Stella Spinelli per Peace Reporter

 

Il giudice che ha emesso la sentenza, Nicolás Zambrano, ha dichiarato che la compagnia petrolifera dovrà versare 8.646 milioni di dollari per danni ecologici, più un dieci percento per i danni provocati alle comunità colpite. Una cifra che il battagliero avvocato Pablo Fajardo, l’uomo cresciuto con i piedi nelle pozze nere di Sucumbíos, laureatosi in legge solo per farla pagare alla Texaco e grazie al supporto morale ed economico della comunità vittima della multinazionale, ha definito “irrisoria, ma significativa”, visto che la difesa aveva richiesto ben 27 miliardi di dollari. “Abbiamo combattuto giuridicamente per ottenere che l’impresa Chevron, prima Texaco, risponda del suo crimine e paghi per riparare il danno ambientale provocato.

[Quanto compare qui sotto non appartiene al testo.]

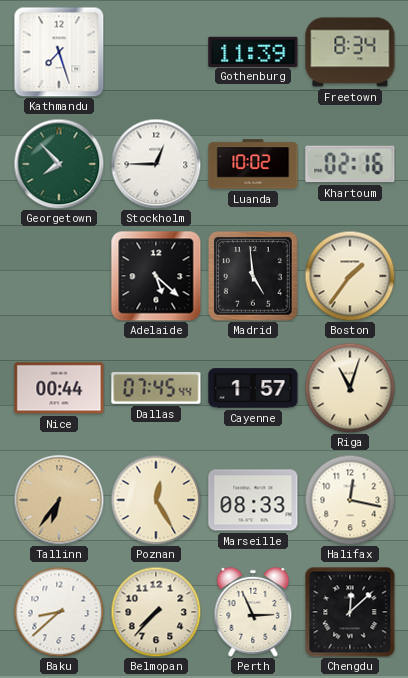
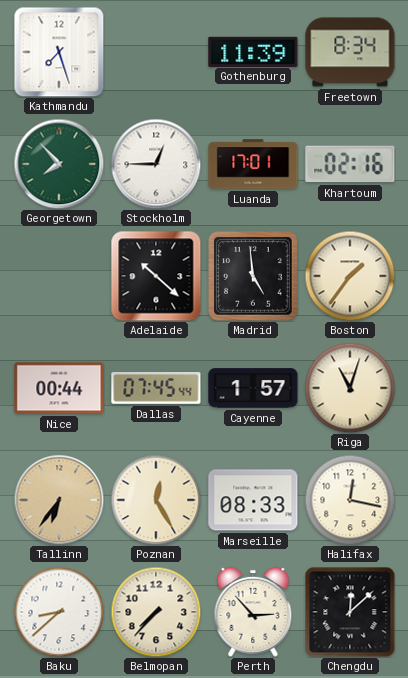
Luanda: 10:02 -> 17:01
Adelaide: 5:22 -> 10:22
Perth: 2:56 -> 2:53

È chiaro che si tratta di una somma insignificante rispetto al reale crimine commesso, un crimine ambientale sì, ma anche culturale e umano. Resta comunque il fatto che siamo di fronte a un vero passo avanti verso il trionfo della giustizia”.

 

La giustizia ecuadoriana ha condannato lunedì la Chevron a pagare una multa milionaria per i danni ambientali provocati all’Amazzonia ecuadoriana durante tredici anni di trivellazioni a opera della Texaco, compagnia che la multinazionale Usa ha acquisito nel 2001. Una sentenza storica, che ripagherà di anni di sofferenze e malattie, lotte e speranze le tante famiglie colpite da questo disastro. Scarti di petrolio mischiati a velenosi agenti chimici lasciati in pozzi a cielo aperto sono filtrati nel terreno, impregnandolo, distruggendo coltivazioni e contaminando la vita di tanta gente. Che si è ammalata ed è morta per le conseguenze riportate.

 

Non china però il capo la Chevron, per la quale “la sentenza della corte ecuadoriana è illegittima e inapplicabile – scrive in un comunicato -. È il prodotto di una frode e totalmente contraria a quello che dimostrano le prove scientifiche e legittime. Chevron ricorrerà in appello e spera che prevalga la giustizia. Sia le corti Usa che i tribunali internazionali hanno già preso le dovute misure per prevenire l’applicazione della sentenza emessa dalla corte ecuadoriana. Chevron è convinta che in qualsiasi Stato di diritto questa sentenza sia inapplicabile”.

 

Una sentenza che arriva, infatti, tre giorni dopo che una sezione della Corte permanente di arbitraggio dell’Aja ha proibito temporaneamente l’applicazione di ogni sentenza emessa contro la compagnia Usa. Questo perché nel settembre 2009, la multinazionale dell’oro nero ha presentato domanda di arbitraggio in base al Trattato bilaterale che lega gli Usa all’Ecuador. Accordo firmato negli anni Novanta e che liberavano la Texaco da ogni obbligo futuro se solo avesse quantomeno ricoperto un terzo delle piscine costruite per contenere gli scarti dello sfruttamento petrolifero. Ma la difesa della Chevron punta anche su altro, visto che incolpa un’altra compagnia, la statale Petroecuador, delle 260 pozze sparse nella provincia di Sucumbíos causa principale de l disastro ambientale e sanitario.

 

Intanto, sempre a tutto vantaggio della multinazionale, al pronunciamento dell’Aja si somma quello di un giudice di New York che la scorsa settimana, nel terzo grado di giudizio del litigio, ha emesso un ordine temporaneo di restrizione che impedisce alla parte civile di ricevere compensi prima che sia definitiva ogni decisione giudiziaria. Ma intanto gli abitanti di Lago Agrio hanno di che brindare. Sono otto anni che va avanti il processo. E 47 che l’incubo ha avuto inizio.

 

Texaco sbarcò, infatti, nella zona di Sucumbíos, provincia amazzonica al confine con la Colombia, nel 1964. Tre anni dopo scoprì il primo giacimento: Lago Agrio 1, che è diventato la culla dell’inquinamento. Alcuni anni dopo si unì allo Stato ecuadoriano come parte di un consorzio e nel 1990 smise di operare direttamente pur restando nel consorzio controllato però ormai in maggioranza dalla Petroecuador. Nel 1993 venne per la prima volta fatto causa a Texaco, ma gli Stati Uniti passarono la palla, per competenza territoriale, al paese andino. Così nel 2003 a Nuova Loja, frazione di Lago Agrio, iniziò il procedimento. Finito, appunto, lunedì 14 febbraio 2011 con questa sentenza incompleta, ma pur sempre storica.